We must reject violence

EDMONTON JOURNAL

Norm Harley writes, “If water boarding and sleep deprivation of 1,000 detainees at the hands of the Afghans saved the life of just one Canadian soldier, I would be in full support of doing the same to all detainees.” Torture does not change the minds of Afghan prisoners.

Recently, we learned ( “Freed Guantanamo prisoner new Taliban No. 2 leader,” The Journal, March 25) a Taliban commander released from Guantanamo Bay was promoted to No. 2 in the insurgency. The Pentagon revealed that as many as 60 former inmates returned to join the Taliban or al-Qaida after release.
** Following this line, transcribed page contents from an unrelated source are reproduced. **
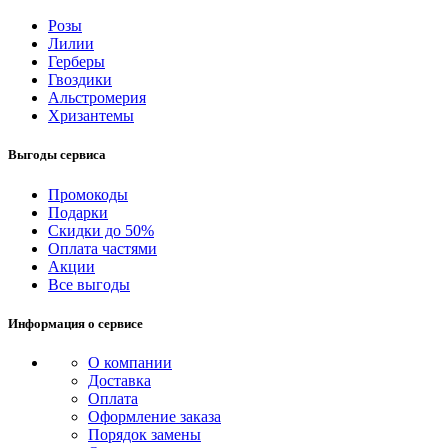
Розы
Лилии
Герберы
Гвоздики
Альстромерия
Хризантемы
Выгоды сервиса
Промокоды
Подарки
Скидки до 50%
Оплата частями
Акции
Все выгоды
Информация о сервисе
О компании
Доставка
Оплата
Оформление заказа
Порядок замены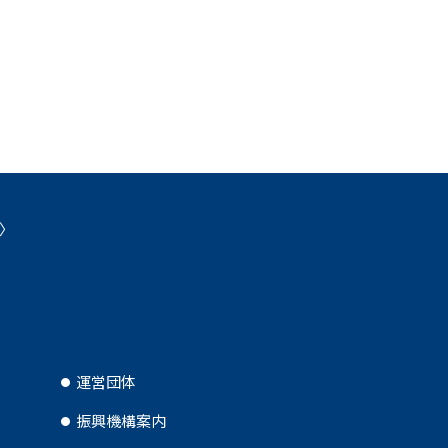
運営団体
振興機構案内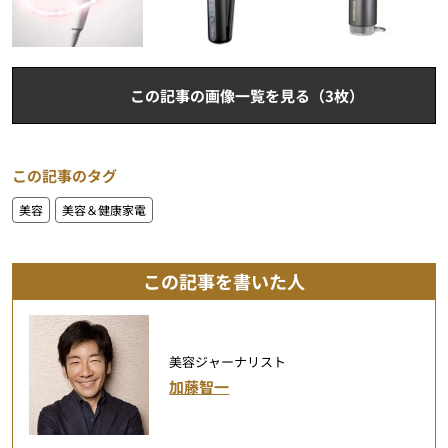
この記事の画像一覧を見る（3枚）
この記事のタグ
美容
美容＆健康家電
この記事を書いた人
美容ジャーナリスト
加藤智一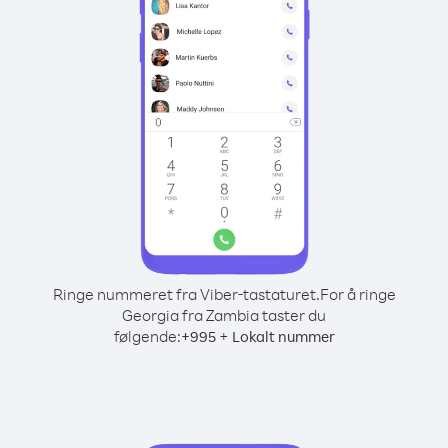
Ringe nummeret fra Viber-tastaturet.
For å ringe
Georgia fra Zambia taster du
følgende:
+
+
995
Lokalt nummer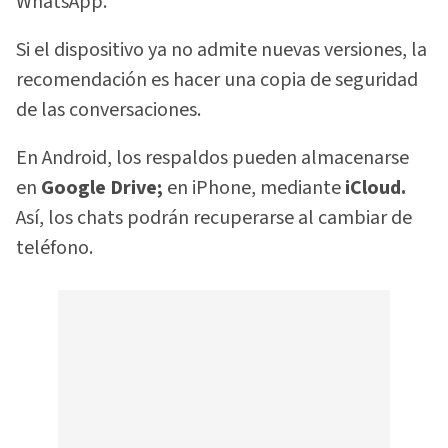
WhatsApp.
Si el dispositivo ya no admite nuevas versiones, la
recomendación es hacer una copia de seguridad
de las conversaciones.
En Android, los respaldos pueden almacenarse
en
Google Drive;
en iPhone, mediante
iCloud.
Así, los chats podrán recuperarse al cambiar de
teléfono.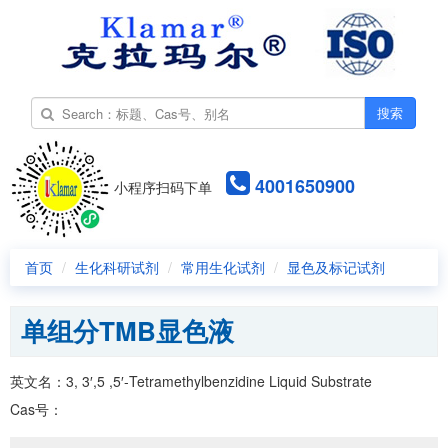
搜索
4001650900
小程序扫码下单
首页
生化科研试剂
常用生化试剂
显色及标记试剂
单组分TMB显色液
英文名：3, 3′,5 ,5′-Tetramethylbenzidine Liquid Substrate
Cas号：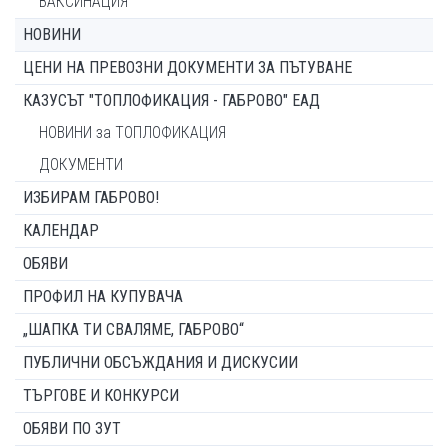
ВАКСИНАЦИЯ
НОВИНИ
ЦЕНИ НА ПРЕВОЗНИ ДОКУМЕНТИ ЗА ПЪТУВАНЕ
КАЗУСЪТ "ТОПЛОФИКАЦИЯ - ГАБРОВО" ЕАД
НОВИНИ за ТОПЛОФИКАЦИЯ
ДОКУМЕНТИ
ИЗБИРАМ ГАБРОВО!
КАЛЕНДАР
ОБЯВИ
ПРОФИЛ НА КУПУВАЧА
„ШАПКА ТИ СВАЛЯМЕ, ГАБРОВО“
ПУБЛИЧНИ ОБСЪЖДАНИЯ И ДИСКУСИИ
ТЪРГОВЕ И КОНКУРСИ
ОБЯВИ ПО ЗУТ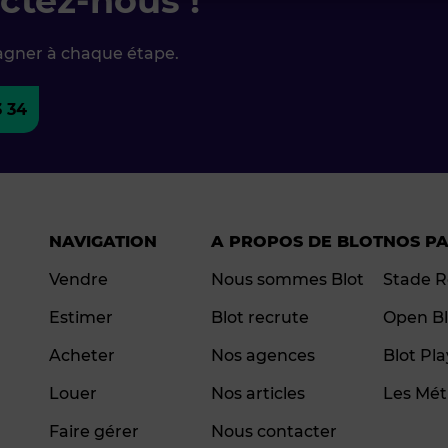
ctez-nous !
agner à chaque étape.
3 34
NAVIGATION
A PROPOS DE BLOT
NOS P
Vendre
Nous sommes Blot
Stade R
Estimer
Blot recrute
Open Bl
Acheter
Nos agences
Blot Pl
Louer
Nos articles
Les Mét
Faire gérer
Nous contacter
Recent black widow bombings show violence creates violence.

I don’t want to convey that the main reason we should not use violence because of the futility of using violence. We are less human when we tolerate violence. Why should we tolerate violence against any person, any animal, any environment?

Are Afghans not human, not deserving of our respect? Canadians went into Afghanistan after the U.S. had bombed the daylights out of that country. We will never know how many people — men, women and children, mothers, fathers, daughters, sons — were killed and wounded. How many lost their home, their business, their job? How many had to flee? How many families were separated?

No one knows the number of “ordinary” Afghans killed by drone plane attacks.

How devastated we would be if all that happened to us. If you can’t bring yourself to feel Afghans are “real” people, pick up the memoirs of writers who penned what happened to them and their families.

Nine million Afghans, or 36 per cent, are living in absolute poverty while 37 per cent live barely above the poverty line. The country is locked in a vicious cycle as the poor are driven to take up arms to support themselves.

War does not solve problems; it creates them. The Canadian government must get out of the war and weapons business and must never tolerate torture. We would be much further ahead in creating a safer and fairer world if we invested in peace, rather than war.